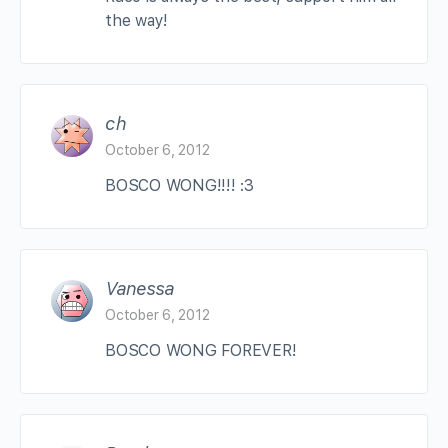
the way!
ch
October 6, 2012
BOSCO WONG!!!! :3
Vanessa
October 6, 2012
BOSCO WONG FOREVER!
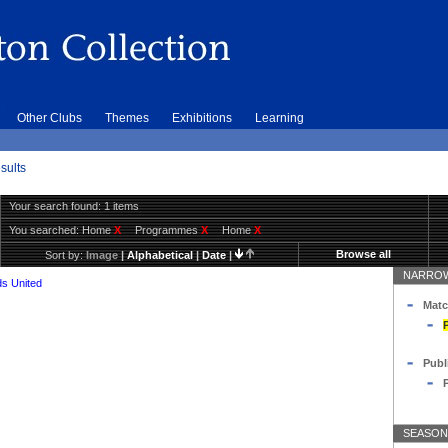
Other Clubs
Themes
Exhibitions
Learning
sults
Your search found: 1 items
You searched:
Home
X
Programmes
X
Home
X
Browse all
Sort by:
Image
|
Alphabetical
|
Date
|
NARROW
s United
Matc
Publ
SEASON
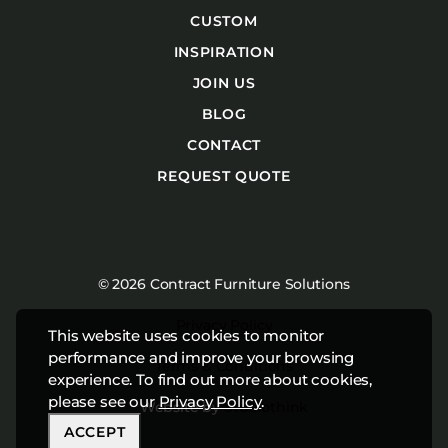
CUSTOM
INSPIRATION
JOIN US
BLOG
CONTACT
REQUEST QUOTE
© 2026 Contract Furniture Solutions
Privacy Policy
This website uses cookies to monitor
performance and improve your browsing
Terms & Conditions
experience. To find out more about cookies,
please see our
Privacy Policy
.
Website by
Studiothink
ACCEPT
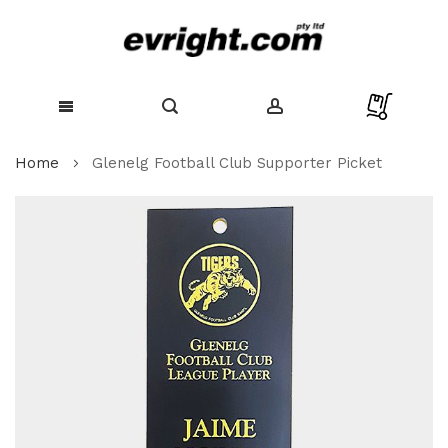
Skip
Home
Glenelg Football Club Supporter Picket
to
Content
Skip
to
the
end
of
the
images
gallery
○ ○ ○ ○
#### WORK ITEM
Write out the data again word for word, minus any images.

#### OUTPUT FOR THIS TASK
the way!
ch
October 6, 2012
BOSCO WONG!!!! :3
Vanessa
October 6, 2012
BOSCO WONG FOREVER!
Other Clubs
Themes
Exhibitions
Learning
sults
Your search found: 1 items
You searched:
Home
X
Programmes
X
Home
X
Browse all
Sort by:
Image
|
Alphabetical
|
Date
|
NARROW
s United
Matc
Publ
SEASON
CUSTOM
INSPIRATION
JOIN US
BLOG
CONTACT
REQUEST QUOTE
© 2026 Contract Furniture Solutions
Privacy Policy
This website uses cookies to monitor
performance and improve your browsing
Terms & Conditions
experience. To find out more about cookies,
please see our
Privacy Policy
.
Website by
Studiothink
ACCEPT
Skip
Home
Glenelg Football Club Supporter Picket
to
Content
Skip
to
the
end
of
the
images
gallery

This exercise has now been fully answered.